## WORK REQUIRED
Beginning at the top of the entries below, retype each line exactly until the line containing "çıkış damgası olan" has been written out; include no pictures and no later lines.

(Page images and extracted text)
• • • • •

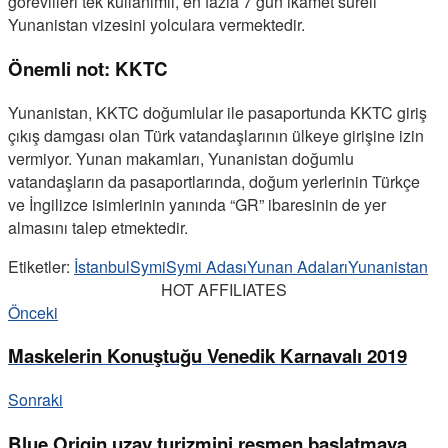
görevlileri tek kullanımlı, en fazla 7 gün ikamet süreli
Yunanistan vizesini yolculara vermektedir.
Önemli not: KKTC
Yunanistan, KKTC doğumlular ile pasaportunda KKTC giriş
çıkış damgası olan Türk vatandaşlarının ülkeye girişine izin
vermiyor. Yunan makamları, Yunanistan doğumlu
vatandaşların da pasaportlarında, doğum yerlerinin Türkçe
ve İngilizce isimlerinin yanında “GR” ibaresinin de yer
almasını talep etmektedir.
Etiketler:
İstanbul
Symi
Symi Adası
Yunan Adaları
Yunanistan
HOT AFFILIATES
Önceki
Maskelerin Konuştuğu Venedik Karnavalı 2019
Sonraki
Blue Origin uzay turizmini resmen başlatmaya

• • • • •

## YOUR RESPONSE
görevlileri tek kullanımlı, en fazla 7 gün ikamet süreli
Yunanistan vizesini yolculara vermektedir.
Önemli not: KKTC
Yunanistan, KKTC doğumlular ile pasaportunda KKTC giriş
çıkış damgası olan Türk vatandaşlarının ülkeye girişine izin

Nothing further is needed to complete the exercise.